» **TASK REQUIREMENTS**
Write out precisely the lines beginning with the line that contains "sua donna scappano" and ending with the last line of the entries, and no other lines.

» **RECORD EXCERPTS**
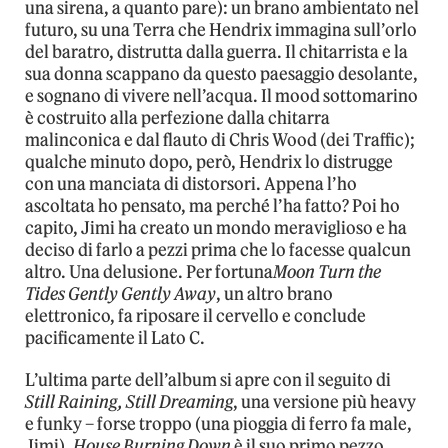
una sirena, a quanto pare): un brano ambientato nel
futuro, su una Terra che Hendrix immagina sull’orlo
del baratro, distrutta dalla guerra. Il chitarrista e la
sua donna scappano da questo paesaggio desolante,
e sognano di vivere nell’acqua. Il mood sottomarino
è costruito alla perfezione dalla chitarra
malinconica e dal flauto di Chris Wood (dei Traffic);
qualche minuto dopo, però, Hendrix lo distrugge
con una manciata di distorsori. Appena l’ho
ascoltata ho pensato, ma perché l’ha fatto? Poi ho
capito, Jimi ha creato un mondo meraviglioso e ha
deciso di farlo a pezzi prima che lo facesse qualcun
altro. Una delusione. Per fortuna
Moon Turn the
Tides Gently Gently Away
, un altro brano
elettronico, fa riposare il cervello e conclude
pacificamente il Lato C.
L’ultima parte dell’album si apre con il seguito di
Still Raining, Still Dreaming
, una versione più heavy
e funky – forse troppo (una pioggia di ferro fa male,
Jimi).
House Burning Down
è il suo primo pezzo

» **FINISHED TASK**
sua donna scappano da questo paesaggio desolante,
e sognano di vivere nell’acqua. Il mood sottomarino
è costruito alla perfezione dalla chitarra
malinconica e dal flauto di Chris Wood (dei Traffic);
qualche minuto dopo, però, Hendrix lo distrugge
con una manciata di distorsori. Appena l’ho
ascoltata ho pensato, ma perché l’ha fatto? Poi ho
capito, Jimi ha creato un mondo meraviglioso e ha
deciso di farlo a pezzi prima che lo facesse qualcun
altro. Una delusione. Per fortuna
Moon Turn the
Tides Gently Gently Away
, un altro brano
elettronico, fa riposare il cervello e conclude
pacificamente il Lato C.
L’ultima parte dell’album si apre con il seguito di
Still Raining, Still Dreaming
, una versione più heavy
e funky – forse troppo (una pioggia di ferro fa male,
Jimi).
House Burning Down
è il suo primo pezzo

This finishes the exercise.